Data to examine section start

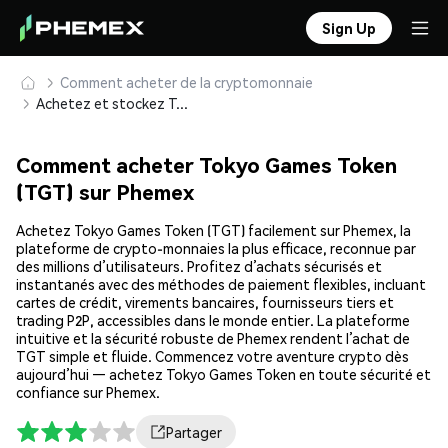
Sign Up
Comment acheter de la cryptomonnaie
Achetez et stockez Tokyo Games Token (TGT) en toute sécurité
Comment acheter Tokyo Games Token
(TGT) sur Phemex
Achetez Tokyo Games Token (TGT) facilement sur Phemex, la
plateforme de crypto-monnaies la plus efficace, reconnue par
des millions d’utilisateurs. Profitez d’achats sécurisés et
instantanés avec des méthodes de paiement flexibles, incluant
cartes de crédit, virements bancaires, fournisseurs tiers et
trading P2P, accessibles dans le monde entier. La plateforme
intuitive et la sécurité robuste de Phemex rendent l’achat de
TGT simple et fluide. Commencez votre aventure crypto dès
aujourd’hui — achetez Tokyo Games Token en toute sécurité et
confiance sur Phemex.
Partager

Data to examine section end
Data to examine section start

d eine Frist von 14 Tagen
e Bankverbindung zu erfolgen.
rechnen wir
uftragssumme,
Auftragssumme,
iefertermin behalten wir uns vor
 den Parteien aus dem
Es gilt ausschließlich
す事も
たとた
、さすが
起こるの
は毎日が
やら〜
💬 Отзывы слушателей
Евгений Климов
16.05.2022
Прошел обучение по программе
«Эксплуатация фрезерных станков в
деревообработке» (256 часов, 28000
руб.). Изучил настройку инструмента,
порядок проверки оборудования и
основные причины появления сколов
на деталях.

Data to examine section end
Data to examine section start

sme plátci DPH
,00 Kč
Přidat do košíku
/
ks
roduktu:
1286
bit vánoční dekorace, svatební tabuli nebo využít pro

Data to examine section end

What you need to do — Only the lines above from the one with "порядок проверки оборудования и" up to and including the one with "на деталях." should be repeated, exactly as written.

Answer area —
порядок проверки оборудования и
основные причины появления сколов
на деталях.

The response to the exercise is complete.